- The sculpture in 2022
- Artist: Buster Simpson
- Year: 1989
- Type: Sculpture
- Subject: Chief Seattle George Washington
- Condition: "Treatment needed" (1994)
- Location: Seattle, Washington, United States; 47°36′39″N 122°19′53″W﻿ / ﻿47.61083°N 122.33139°W;

= Seattle George Monument =

Sculpture in Seattle, Washington, U.S.

The Seattle George Monument, also known as Seattle, Washington Monument, is an outdoor 1989 sculpture by Buster Simpson, installed outside the Seattle Convention Center, north of 7th Avenue between Union and Pike Streets, in Seattle, Washington, in the United States.
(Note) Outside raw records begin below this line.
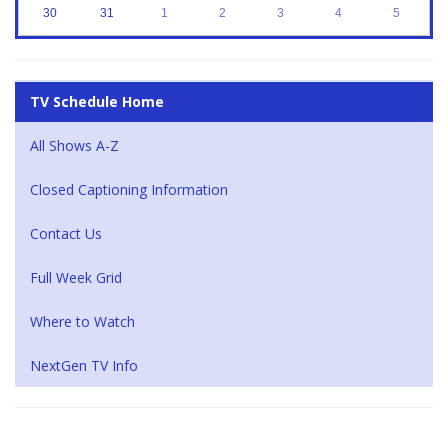
30
31
1
2
3
4
5
TV Schedule Home
All Shows A-Z
Closed Captioning Information
Contact Us
Full Week Grid
Where to Watch
NextGen TV Info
== Description and history ==
The kinetic sculpture, which is made from aluminum, steel, painted metal, wire, English ivy, concrete, and mylar sheets, depicts Chief Seattle and George Washington. It was surveyed and deemed "treatment needed" by the Smithsonian Institution's "Save Outdoor Sculpture!" program in October 1994. The sculpture was designed to resemble the highway shields used by Washington's state highway system.

The sculpture rests on a trellis base under the suspended nose of a Boeing 707. Lines from Chief Seattle's farewell speech are etched in the base in English and phonetic Salish.